A surgical N95 is also rated against fluids, and is regulated by the US Food and Drug Administration under 21 CFR 878.4040, in addition to NIOSH 42 CFR 84. 42 CFR 84, the federal standard which the N95 is part of, was created to address shortcomings in the prior United States Bureau of Mines respirator testing standards, as well as tuberculosis outbreaks, caused by the HIV/AIDS epidemic in the United States. Since then, N95 respirator has continued to be used as a source control measure in various pandemics that have been experienced in the United States and Canada, including the 2009 swine flu and the COVID-19 pandemic, and has been recommended by the EPA for protection against wildfire smoke.

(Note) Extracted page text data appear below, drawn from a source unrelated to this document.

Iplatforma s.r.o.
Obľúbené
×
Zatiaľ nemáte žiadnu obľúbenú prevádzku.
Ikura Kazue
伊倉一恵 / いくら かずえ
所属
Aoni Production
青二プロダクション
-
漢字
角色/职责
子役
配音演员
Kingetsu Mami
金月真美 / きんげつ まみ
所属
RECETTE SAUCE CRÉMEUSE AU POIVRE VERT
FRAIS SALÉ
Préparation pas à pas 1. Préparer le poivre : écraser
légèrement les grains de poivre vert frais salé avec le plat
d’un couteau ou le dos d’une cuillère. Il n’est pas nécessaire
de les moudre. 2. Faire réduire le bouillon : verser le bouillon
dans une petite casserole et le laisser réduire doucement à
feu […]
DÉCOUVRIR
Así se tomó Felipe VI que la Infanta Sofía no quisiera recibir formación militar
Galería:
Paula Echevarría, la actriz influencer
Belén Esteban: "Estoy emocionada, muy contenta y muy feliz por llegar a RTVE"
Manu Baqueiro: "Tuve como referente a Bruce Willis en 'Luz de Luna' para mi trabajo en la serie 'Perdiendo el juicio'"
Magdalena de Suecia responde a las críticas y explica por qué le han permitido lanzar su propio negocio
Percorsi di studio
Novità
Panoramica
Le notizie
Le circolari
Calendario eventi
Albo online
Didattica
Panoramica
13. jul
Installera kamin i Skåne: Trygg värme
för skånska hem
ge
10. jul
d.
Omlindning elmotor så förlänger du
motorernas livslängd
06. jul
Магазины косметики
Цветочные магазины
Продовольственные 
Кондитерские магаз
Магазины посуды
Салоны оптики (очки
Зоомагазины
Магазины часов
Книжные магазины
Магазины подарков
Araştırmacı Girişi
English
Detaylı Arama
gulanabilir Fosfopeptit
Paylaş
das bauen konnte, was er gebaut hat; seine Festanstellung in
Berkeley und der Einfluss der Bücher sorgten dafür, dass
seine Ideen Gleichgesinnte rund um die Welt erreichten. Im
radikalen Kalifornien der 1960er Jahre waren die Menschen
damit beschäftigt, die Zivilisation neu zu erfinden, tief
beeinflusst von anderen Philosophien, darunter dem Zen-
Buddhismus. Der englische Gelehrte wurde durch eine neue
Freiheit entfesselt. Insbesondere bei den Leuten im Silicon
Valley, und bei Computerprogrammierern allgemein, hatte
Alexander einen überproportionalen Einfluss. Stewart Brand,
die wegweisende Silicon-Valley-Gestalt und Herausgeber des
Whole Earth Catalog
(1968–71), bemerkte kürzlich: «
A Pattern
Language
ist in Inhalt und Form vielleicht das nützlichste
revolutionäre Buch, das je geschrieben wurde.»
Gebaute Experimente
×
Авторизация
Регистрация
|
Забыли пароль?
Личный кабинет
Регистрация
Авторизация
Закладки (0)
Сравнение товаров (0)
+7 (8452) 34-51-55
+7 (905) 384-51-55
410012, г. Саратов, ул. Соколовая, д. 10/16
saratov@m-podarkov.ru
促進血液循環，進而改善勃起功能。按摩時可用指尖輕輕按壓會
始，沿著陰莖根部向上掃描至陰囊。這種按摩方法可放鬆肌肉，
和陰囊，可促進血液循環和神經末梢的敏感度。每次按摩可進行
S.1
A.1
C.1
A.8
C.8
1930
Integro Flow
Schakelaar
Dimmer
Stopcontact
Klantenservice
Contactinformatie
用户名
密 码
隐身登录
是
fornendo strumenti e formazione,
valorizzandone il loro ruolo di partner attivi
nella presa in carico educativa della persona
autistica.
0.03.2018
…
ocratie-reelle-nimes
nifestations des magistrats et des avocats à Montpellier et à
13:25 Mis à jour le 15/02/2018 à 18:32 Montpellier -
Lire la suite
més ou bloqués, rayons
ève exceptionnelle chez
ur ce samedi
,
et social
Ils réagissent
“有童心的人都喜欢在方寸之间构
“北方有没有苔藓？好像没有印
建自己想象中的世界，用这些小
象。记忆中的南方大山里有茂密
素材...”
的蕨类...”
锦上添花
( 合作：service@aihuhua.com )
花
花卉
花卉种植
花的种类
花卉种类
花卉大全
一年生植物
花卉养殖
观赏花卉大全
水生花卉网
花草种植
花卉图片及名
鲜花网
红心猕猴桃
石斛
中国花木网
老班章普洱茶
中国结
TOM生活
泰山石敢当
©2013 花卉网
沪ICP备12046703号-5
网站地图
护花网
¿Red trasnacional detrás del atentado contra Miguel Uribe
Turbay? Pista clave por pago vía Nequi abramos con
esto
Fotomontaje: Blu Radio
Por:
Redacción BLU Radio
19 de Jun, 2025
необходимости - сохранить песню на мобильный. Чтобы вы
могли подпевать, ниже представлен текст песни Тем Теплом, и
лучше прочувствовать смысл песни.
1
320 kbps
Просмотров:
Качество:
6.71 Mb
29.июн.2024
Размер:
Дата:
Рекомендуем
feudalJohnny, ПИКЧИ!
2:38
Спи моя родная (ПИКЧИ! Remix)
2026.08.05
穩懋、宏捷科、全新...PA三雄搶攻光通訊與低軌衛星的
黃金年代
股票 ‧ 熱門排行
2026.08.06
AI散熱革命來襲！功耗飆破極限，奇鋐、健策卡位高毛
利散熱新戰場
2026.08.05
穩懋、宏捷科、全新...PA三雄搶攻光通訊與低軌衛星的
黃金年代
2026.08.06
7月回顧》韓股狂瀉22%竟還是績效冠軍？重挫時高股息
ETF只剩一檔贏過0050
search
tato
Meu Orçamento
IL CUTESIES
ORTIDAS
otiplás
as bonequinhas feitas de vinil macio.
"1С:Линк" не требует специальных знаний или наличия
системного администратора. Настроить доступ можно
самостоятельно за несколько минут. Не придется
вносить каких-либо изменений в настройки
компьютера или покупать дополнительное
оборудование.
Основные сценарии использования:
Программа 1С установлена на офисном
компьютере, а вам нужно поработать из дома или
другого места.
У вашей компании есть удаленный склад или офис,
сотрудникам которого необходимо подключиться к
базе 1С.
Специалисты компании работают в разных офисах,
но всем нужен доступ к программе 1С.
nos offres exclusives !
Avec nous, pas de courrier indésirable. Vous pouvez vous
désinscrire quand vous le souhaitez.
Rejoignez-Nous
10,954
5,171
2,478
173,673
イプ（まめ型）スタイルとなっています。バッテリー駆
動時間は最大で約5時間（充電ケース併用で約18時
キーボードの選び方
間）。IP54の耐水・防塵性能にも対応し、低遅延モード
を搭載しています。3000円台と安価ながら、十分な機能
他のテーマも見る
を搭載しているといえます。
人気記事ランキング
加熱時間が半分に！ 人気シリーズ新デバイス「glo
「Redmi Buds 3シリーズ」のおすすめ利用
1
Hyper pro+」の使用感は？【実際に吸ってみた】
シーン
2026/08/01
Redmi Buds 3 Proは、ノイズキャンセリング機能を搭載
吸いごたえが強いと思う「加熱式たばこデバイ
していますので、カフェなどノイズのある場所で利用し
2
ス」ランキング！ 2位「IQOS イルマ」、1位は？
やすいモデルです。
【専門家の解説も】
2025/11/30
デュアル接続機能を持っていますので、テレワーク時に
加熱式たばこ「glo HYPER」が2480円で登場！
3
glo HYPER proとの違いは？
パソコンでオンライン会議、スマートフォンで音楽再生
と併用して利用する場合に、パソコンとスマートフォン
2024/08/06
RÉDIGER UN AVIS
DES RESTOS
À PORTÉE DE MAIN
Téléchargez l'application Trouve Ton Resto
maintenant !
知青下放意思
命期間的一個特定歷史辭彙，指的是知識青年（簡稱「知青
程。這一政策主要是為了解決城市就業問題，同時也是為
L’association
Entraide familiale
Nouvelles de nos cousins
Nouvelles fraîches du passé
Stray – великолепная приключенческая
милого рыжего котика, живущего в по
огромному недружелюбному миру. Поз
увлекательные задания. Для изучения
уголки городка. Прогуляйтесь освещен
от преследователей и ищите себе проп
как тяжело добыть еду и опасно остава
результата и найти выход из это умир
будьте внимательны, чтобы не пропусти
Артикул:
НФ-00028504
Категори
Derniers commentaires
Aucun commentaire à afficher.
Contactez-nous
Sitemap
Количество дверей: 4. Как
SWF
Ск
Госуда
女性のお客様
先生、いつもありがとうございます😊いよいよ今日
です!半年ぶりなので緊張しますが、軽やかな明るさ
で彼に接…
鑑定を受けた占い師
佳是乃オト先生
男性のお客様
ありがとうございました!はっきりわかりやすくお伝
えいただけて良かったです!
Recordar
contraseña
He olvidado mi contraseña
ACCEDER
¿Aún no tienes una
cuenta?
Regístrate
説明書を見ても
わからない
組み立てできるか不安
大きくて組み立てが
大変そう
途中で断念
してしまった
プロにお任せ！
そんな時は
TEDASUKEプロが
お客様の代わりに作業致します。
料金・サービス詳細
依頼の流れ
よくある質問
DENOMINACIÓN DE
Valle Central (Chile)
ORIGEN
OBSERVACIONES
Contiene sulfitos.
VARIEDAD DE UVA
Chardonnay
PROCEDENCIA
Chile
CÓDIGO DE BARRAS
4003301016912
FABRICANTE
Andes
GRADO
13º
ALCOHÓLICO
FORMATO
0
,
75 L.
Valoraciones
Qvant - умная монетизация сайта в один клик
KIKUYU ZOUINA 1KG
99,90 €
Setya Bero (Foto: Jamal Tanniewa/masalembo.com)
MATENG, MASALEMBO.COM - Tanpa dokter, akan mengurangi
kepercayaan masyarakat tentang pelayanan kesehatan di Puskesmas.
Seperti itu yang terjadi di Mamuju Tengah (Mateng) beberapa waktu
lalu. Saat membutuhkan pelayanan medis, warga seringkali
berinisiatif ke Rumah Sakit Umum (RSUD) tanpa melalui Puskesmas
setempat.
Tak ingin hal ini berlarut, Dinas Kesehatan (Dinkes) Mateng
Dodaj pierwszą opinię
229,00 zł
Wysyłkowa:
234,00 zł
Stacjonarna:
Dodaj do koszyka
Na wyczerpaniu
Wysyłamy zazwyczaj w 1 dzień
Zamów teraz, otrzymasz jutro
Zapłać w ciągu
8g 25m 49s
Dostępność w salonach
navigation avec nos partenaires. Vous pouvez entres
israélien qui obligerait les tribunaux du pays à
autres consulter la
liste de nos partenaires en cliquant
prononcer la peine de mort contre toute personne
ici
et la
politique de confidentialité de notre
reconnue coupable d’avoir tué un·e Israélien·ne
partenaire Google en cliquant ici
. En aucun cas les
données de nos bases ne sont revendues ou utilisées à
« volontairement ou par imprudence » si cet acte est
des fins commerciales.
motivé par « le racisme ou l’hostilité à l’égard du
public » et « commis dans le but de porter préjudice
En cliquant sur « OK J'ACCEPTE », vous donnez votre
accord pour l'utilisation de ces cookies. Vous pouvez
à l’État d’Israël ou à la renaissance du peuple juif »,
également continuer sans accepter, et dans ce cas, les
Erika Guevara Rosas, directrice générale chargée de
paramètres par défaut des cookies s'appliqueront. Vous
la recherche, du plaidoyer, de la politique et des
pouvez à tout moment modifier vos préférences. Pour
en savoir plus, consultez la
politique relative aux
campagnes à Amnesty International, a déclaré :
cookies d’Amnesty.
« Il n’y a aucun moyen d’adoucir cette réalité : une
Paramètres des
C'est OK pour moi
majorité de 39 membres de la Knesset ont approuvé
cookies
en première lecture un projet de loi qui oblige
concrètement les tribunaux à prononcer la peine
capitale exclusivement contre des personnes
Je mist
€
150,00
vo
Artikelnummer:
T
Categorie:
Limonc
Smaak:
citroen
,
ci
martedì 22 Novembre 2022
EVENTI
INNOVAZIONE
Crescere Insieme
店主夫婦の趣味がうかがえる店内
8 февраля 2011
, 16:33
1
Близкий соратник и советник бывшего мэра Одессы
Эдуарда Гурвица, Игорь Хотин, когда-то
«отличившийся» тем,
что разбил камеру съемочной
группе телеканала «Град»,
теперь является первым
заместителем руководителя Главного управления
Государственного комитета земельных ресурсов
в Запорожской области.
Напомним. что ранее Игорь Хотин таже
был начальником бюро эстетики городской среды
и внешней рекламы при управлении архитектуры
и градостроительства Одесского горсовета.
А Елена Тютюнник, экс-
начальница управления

The N95 respirator is commonly made of a fine mesh of synthetic polymer fibers, specifically a nonwoven polypropylene fabric. It is produced by melt blowing and forms the inner filtration layer that filters out hazardous particles. The N95 standard does not preclude alternative means of filtration, so long as the respirator meets N95 standards and is approved by NIOSH.
"N95" is a trademark of the United States Department of Health and Human Services. It is illegal in the United States to use the term "N95" without the approval of NIOSH.

Regulation

The N95 standard does not require that the respirator be resistant to oil; two other standards, R95 and P95, add that requirement. The N95 type is the most common filtering facepiece respirator. Current filters are an example of a mechanical filter respirator, which provides protection against particulates but not against gases or vapors.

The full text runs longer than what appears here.